Un altro sondaggio pubblicato su People Management rende evidente le difficoltà di Millenials e GenZ: il 50% si sente stressato sul posto di lavoro per la maggior parte del tempo, mentre circa l’80% sarebbe pronto a licenziarsi. Il fenomeno delle “grandi dimissioni” è anche indice di reazione a una cultura aziendale tossica, che i più giovani hanno sempre più il coraggio di rifiutare.
Come si può intervenire? Diventa essenziale investire sulla crescita delle persone, aiutando ogni risorsa a raggiungere il proprio potenziale e costruendo così un ambiente di lavoro sano e positivo.
Una fetta importante di lavoratori italiani (una percentuale che oscilla tra il 22% e il 50% a seconda dei diversi studi a cui si può fare riferimento) si sente a disagio nel parlare della propria salute mentale con i propri manager di riferimento, mentre della metà di coloro che hanno comunicato al datore di lavoro i propri sintomi da stress, uno su tre afferma di non aver ricevuto supporto. Diventa pertanto vitale dare concretezza a progetti volti a creare un ambiente lavorativo sicuro, solidale e orientato all’ascolto, a cominciare dallo strutturare piani di formazione in grado non solo di prevenire il Burnout dei collaboratori, ma soprattutto di aiutare i leader aziendali a captare tali segnali e ad adottare comportamenti che ne minimizzino il rischio.
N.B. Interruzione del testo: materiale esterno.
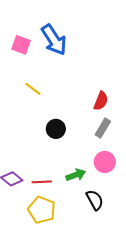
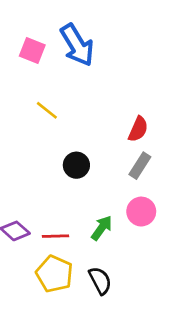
green arrow: (76, 175) -> (102, 228), turned -36
black semicircle: (95, 200) -> (100, 281), moved

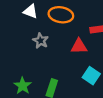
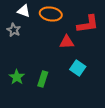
gray star: (41, 41) -> (14, 30), moved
Il tema è sotto i riflettori ed anche in Italia molte aziende stanno progressivamente implementando politiche di attenzione e sensibilizzazione verso il Burnout e il benessere dei dipendenti. Queste politiche possono includere una serie di iniziative volte a promuovere un ambiente di lavoro sano e sostenibile, prevenire il Burnout e supportare i dipendenti nel gestire lo stress e migliorare il loro benessere complessivo.
Alcune aziende italiane che hanno dimostrato un impegno significativo verso il benessere dei dipendenti includono Eni, Ferrero, Intesa San Paolo, Barilla, UniCredit. Ciascuna di loro ha implementato politiche per migliorare il benessere dei dipendenti, compresi programmi di supporto psicologico, iniziative per promuovere la salute mentale e servizi di consulenza.